对它来讲,没有明显的、非常乐观和非常悲观的极限波动,所以它可能反而更容易恢复一些。我猜大概是这样的原因,但这肯定是很多因素共同作用的结果。
李翔
4. 社会保障改变消费预期
我觉得最近有一些有意思的现象,不知道你留意到没有。第一,京东开始做外卖了,你觉得这最终有可能影响美团吗?
风叔
可能性比较小。
李翔
你觉得用户习惯迁移比较难?
风叔
可能性比较小。美团的用户体验,各方面做得还是比较好的。它很难因为有一个新的竞争对手进来,就对整个用户习惯,包括用户黏性,产生很大的影响。
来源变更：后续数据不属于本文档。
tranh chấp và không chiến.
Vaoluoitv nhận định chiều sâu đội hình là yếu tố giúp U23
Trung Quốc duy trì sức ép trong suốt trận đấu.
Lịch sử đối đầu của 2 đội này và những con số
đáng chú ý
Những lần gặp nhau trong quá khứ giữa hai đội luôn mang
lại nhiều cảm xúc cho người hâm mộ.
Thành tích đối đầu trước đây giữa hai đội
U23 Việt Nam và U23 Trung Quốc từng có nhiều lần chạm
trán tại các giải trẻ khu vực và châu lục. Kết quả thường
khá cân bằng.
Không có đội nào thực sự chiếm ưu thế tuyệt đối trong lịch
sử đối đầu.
其实还有另外一件事,大家各自在群里前两天正好赶上开两会的时候,都在转一张刘强东的朋友圈截图。
李翔
对,前两天嘛。
风叔
就是关于社保,以及他们退休的一线配送、快递员工,退休以后也能拿到养老金。
李翔
对,说白了还是五险一金的问题。
风叔
当然,在京东和美团竞争外卖业务的时候,它们还有一个竞争策略,刚开始的时候也被大家讨论过,就是给所有快递小哥上五险一金。这大概算是一个新闻事件。
与这个新闻事件相关的还有几个新闻。在南方,尤其是竞争比较激烈的地区,不管是广东、深圳,也许包括一点江浙沪——江浙沪我觉得整体还好,主要是广东、深圳这些华南地区——很多大厂提出要强制几点钟关灯、几点钟下班、保证双休等等。
这几件事合在一起,大概跟两会、两会后,或者最近这几天明显跟政策相关的号召有比较多的关联。这个号召就是提高工资收入占GDP的比例,或者说提高劳动者工资收入的速度,使其快于GDP增长。
你可以这么看这几件事:它分成几个方面。第一个方面是所谓工资收入的“获得”和“获得感”之间的差别。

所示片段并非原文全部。